TRY IT ▸ Which lines run from the line with "T様のご希望で、まだ新しいIHコンロは使い続ける事に。" through the line with "Политика конфиденциальности" in the entries below? Print them exactly, both ends included, and nothing more.

DATA RECORDS ▸
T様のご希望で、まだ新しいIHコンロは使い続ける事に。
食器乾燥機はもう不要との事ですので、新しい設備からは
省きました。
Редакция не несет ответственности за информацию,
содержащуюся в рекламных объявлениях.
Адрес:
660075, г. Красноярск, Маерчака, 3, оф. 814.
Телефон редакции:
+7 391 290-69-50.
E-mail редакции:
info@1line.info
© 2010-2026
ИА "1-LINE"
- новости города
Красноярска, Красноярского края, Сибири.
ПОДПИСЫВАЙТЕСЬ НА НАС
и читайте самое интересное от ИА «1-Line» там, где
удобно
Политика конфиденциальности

---

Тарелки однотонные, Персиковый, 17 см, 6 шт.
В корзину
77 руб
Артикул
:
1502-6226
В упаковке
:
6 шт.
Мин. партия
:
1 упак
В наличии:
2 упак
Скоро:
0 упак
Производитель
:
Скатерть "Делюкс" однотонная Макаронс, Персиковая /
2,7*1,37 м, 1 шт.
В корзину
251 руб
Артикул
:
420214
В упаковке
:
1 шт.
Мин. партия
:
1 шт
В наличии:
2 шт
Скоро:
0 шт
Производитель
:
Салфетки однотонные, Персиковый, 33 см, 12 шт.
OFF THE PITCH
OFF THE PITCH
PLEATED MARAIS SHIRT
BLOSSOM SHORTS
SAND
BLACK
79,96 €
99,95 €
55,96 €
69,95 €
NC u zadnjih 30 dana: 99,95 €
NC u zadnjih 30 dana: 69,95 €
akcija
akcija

...

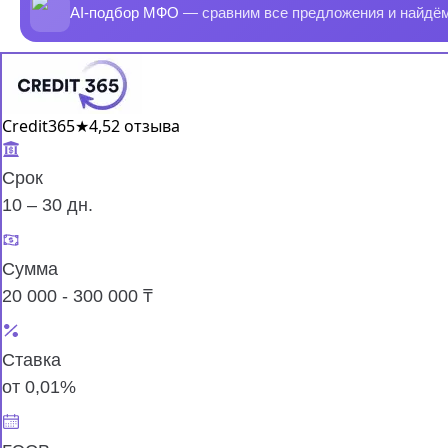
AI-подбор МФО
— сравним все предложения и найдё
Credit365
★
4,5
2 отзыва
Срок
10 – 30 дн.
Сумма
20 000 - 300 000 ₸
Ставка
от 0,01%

EXERCISE RESULT ▸
T様のご希望で、まだ新しいIHコンロは使い続ける事に。
食器乾燥機はもう不要との事ですので、新しい設備からは
省きました。
Редакция не несет ответственности за информацию,
содержащуюся в рекламных объявлениях.
Адрес:
660075, г. Красноярск, Маерчака, 3, оф. 814.
Телефон редакции:
+7 391 290-69-50.
E-mail редакции:
info@1line.info
© 2010-2026
ИА "1-LINE"
- новости города
Красноярска, Красноярского края, Сибири.
ПОДПИСЫВАЙТЕСЬ НА НАС
и читайте самое интересное от ИА «1-Line» там, где
удобно
Политика конфиденциальности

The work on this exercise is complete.